## Activity
Using the entries that follow, write out the line containing "place de chacun", the line containing "skanować charakterystykę urządzenia do celów", and every line between them, exactly and nothing else.

(Task inputs begins)

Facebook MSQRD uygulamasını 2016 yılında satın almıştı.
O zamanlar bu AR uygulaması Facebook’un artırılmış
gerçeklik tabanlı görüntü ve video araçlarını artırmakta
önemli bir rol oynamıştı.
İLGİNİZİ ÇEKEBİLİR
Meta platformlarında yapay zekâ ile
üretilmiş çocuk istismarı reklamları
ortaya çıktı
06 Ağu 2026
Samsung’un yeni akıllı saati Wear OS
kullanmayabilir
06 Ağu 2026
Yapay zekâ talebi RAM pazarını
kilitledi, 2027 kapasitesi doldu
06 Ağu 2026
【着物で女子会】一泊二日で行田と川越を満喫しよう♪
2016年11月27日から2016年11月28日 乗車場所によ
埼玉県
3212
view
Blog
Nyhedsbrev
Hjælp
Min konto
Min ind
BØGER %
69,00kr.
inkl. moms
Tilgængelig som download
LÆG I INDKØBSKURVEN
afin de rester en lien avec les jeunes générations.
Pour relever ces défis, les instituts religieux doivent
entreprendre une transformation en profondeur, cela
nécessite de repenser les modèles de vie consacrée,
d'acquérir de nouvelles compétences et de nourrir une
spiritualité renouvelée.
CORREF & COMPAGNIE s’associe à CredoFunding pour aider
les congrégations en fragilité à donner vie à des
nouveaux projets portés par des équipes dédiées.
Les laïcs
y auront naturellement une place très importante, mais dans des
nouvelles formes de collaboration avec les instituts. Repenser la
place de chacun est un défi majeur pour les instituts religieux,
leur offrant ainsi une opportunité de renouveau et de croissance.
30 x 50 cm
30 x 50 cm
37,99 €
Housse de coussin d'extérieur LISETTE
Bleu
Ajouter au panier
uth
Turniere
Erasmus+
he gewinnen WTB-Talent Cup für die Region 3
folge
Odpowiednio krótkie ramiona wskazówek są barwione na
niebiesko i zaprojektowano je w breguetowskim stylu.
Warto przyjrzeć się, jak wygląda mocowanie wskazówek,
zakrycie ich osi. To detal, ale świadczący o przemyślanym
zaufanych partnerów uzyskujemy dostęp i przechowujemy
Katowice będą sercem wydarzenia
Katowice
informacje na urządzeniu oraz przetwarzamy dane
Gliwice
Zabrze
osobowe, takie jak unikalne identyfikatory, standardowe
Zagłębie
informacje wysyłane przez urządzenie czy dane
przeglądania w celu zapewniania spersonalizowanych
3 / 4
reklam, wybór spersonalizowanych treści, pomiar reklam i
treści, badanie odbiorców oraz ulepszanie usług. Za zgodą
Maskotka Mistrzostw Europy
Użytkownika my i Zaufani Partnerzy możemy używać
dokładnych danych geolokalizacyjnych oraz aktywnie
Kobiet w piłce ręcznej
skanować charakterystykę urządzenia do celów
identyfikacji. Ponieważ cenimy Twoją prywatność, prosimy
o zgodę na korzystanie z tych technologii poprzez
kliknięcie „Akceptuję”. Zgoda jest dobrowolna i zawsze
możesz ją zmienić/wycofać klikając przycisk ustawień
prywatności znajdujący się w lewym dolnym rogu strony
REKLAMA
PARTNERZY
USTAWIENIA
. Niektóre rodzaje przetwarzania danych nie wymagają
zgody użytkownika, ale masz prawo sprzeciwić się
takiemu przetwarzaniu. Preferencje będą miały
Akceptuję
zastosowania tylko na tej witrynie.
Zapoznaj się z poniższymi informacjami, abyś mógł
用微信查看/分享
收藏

(Task inputs ends)

## Response
place de chacun est un défi majeur pour les instituts religieux,
leur offrant ainsi une opportunité de renouveau et de croissance.
30 x 50 cm
30 x 50 cm
37,99 €
Housse de coussin d'extérieur LISETTE
Bleu
Ajouter au panier
uth
Turniere
Erasmus+
he gewinnen WTB-Talent Cup für die Region 3
folge
Odpowiednio krótkie ramiona wskazówek są barwione na
niebiesko i zaprojektowano je w breguetowskim stylu.
Warto przyjrzeć się, jak wygląda mocowanie wskazówek,
zakrycie ich osi. To detal, ale świadczący o przemyślanym
zaufanych partnerów uzyskujemy dostęp i przechowujemy
Katowice będą sercem wydarzenia
Katowice
informacje na urządzeniu oraz przetwarzamy dane
Gliwice
Zabrze
osobowe, takie jak unikalne identyfikatory, standardowe
Zagłębie
informacje wysyłane przez urządzenie czy dane
przeglądania w celu zapewniania spersonalizowanych
3 / 4
reklam, wybór spersonalizowanych treści, pomiar reklam i
treści, badanie odbiorców oraz ulepszanie usług. Za zgodą
Maskotka Mistrzostw Europy
Użytkownika my i Zaufani Partnerzy możemy używać
dokładnych danych geolokalizacyjnych oraz aktywnie
Kobiet w piłce ręcznej
skanować charakterystykę urządzenia do celów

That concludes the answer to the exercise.